━━━ DATA EXTRACTS

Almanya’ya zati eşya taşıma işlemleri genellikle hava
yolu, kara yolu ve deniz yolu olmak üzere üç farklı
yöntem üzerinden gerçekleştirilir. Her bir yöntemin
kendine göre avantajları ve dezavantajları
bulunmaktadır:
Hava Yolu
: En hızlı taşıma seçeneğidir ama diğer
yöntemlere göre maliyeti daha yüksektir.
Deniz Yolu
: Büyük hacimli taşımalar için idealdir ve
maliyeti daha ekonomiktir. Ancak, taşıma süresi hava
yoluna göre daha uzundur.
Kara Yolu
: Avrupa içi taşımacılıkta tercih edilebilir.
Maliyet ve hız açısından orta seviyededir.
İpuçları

━━━━━━

§ **TASK OBJECTIVE**
Write the entries out again exactly.

§ **SOLUTION TO THIS EXERCISE**
Almanya’ya zati eşya taşıma işlemleri genellikle hava
yolu, kara yolu ve deniz yolu olmak üzere üç farklı
yöntem üzerinden gerçekleştirilir. Her bir yöntemin
kendine göre avantajları ve dezavantajları
bulunmaktadır:
Hava Yolu
: En hızlı taşıma seçeneğidir ama diğer
yöntemlere göre maliyeti daha yüksektir.
Deniz Yolu
: Büyük hacimli taşımalar için idealdir ve
maliyeti daha ekonomiktir. Ancak, taşıma süresi hava
yoluna göre daha uzundur.
Kara Yolu
: Avrupa içi taşımacılıkta tercih edilebilir.
Maliyet ve hız açısından orta seviyededir.
İpuçları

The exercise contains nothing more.